After the meeting, I spotted Chris leaning against the wall, his easy smile cutting through my turmoil like a lifeline.

“Hey, Iris!” he called out, his voice warm and inviting.

I forced a smile in return as I approached him, trying to shake off the tension coiling in my stomach. “Hey, Chris.”

“Want to grab some food later?” He shifted slightly, his hand reaching out to rest lightly on my shoulder. The touch sent a strange jolt through me—too gentle, too careful. It felt wrong compared to what I’d just experienced with Knox.

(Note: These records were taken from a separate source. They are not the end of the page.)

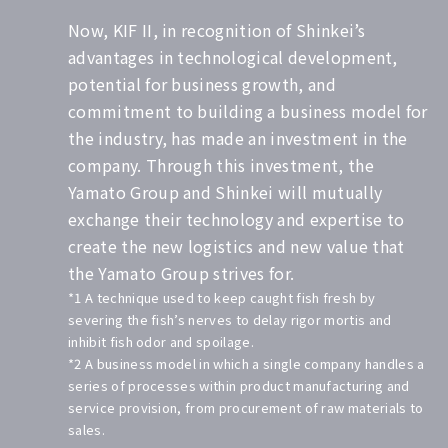
Now, KIF II, in recognition of Shinkei’s
advantages in technological development,
potential for business growth, and
commitment to building a business model for
the industry, has made an investment in the
company. Through this investment, the
Yamato Group and Shinkei will mutually
exchange their technology and expertise to
create the new logistics and new value that
the Yamato Group strives for.
*1 A technique used to keep caught fish fresh by
severing the fish’s nerves to delay rigor mortis and
inhibit fish odor and spoilage.
*2 A business model in which a single company handles a
series of processes within product manufacturing and
service provision, from procurement of raw materials to
sales.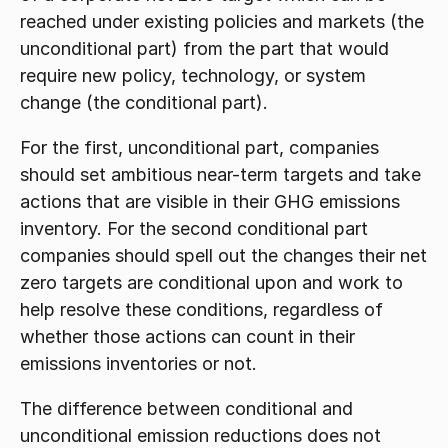
reached under existing policies and markets (the 
unconditional part) from the part that would 
require new policy, technology, or system 
change (the conditional part).
For the first, unconditional part, companies 
should set ambitious near-term targets and take 
actions that are visible in their GHG emissions 
inventory. For the second conditional part 
companies should spell out the changes their net 
zero targets are conditional upon and work to 
help resolve these conditions, regardless of 
whether those actions can count in their 
emissions inventories or not.
The difference between conditional and 
unconditional emission reductions does not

“Sure,” I replied, even though part of me recoiled at the thought. “That sounds good.”

His face lit up with that genuine grin of his, and for a moment, it made me feel guilty for what I had been thinking about Knox—what we had done. “Great! There’s that new place downtown; I’ve heard they have killer burgers.”

“Sounds perfect.” I nodded along as he spoke about the menu items. The normalcy of it should have comforted me; instead, it twisted in my gut.

I watched Chris as he animatedly described their signature dish, but all I could think about was how his hand rested on my shoulder—a far cry from the grip that had held me against those lockers last night.

Knox's hands were rough and demanding; Chris’s felt too light, like he was afraid to leave a mark.

The guilt twisted tighter inside me. This wasn’t just about protecting myself anymore; it was about lying to Chris—a guy who genuinely cared for me. He didn’t deserve this confusion or my deceitful heart pulling in two different directions.

“All right then,” he said, brushing aside his concern with a soft chuckle. “Let’s meet up at six?”

I agreed again, desperate for the cover—desperate to maintain some semblance of normalcy even if it meant pretending everything was fine when it wasn’t.

After everyone filtered out of the meeting room, I found myself wandering back to the locker room, though I didn’t even know why. The door clicked shut behind me, sealing off the world outside. The air felt thick, charged with memories that seemed to cling to every surface.

I sat on the same bench where Knox had fucked me yesterday—where he had made me his in a way I never thought possible.

My skin tingled at the memory, and I traced my fingers along the cool metal of the locker beside me.

The echoes of his voice still rang in my ears, a low growl that sent shivers down my spine.

I closed my eyes, letting the sensations wash over me—the roughness of his grip, the heat radiating from his body against mine. It wasn’t just lust; it was something deeper, something that scared me more than losing my shot at Team USA.

The realization hit me like a punch to the gut. I wasn’t scared of losing the jersey—I was terrified of losing him. Knox wasn’t just a coach or a momentary distraction; he had burrowed under my skin and taken root in my heart.

The weight of what we had done settled heavily on my chest. I could still feel him there—the ghost touches lingering like a brand on my skin. Had I really given him just my body? Or had I surrendered everything?

The questions spiraled in my mind as I sat there alone in the quiet room. My pulse raced with confusion and longing, but one truth burned brighter than all the others: I needed him.

But what did that mean for everything else? My dreams, my father’s pride—they were all tied up in this relentless pursuit for success. And yet here I was, wrestling with this insatiable desire for someone who could jeopardize it all.

As I stared into space, caught between reality and memory, I wondered if I could still fight this feeling or if it was too late.

Because once you let someone inside like that, there was no going back.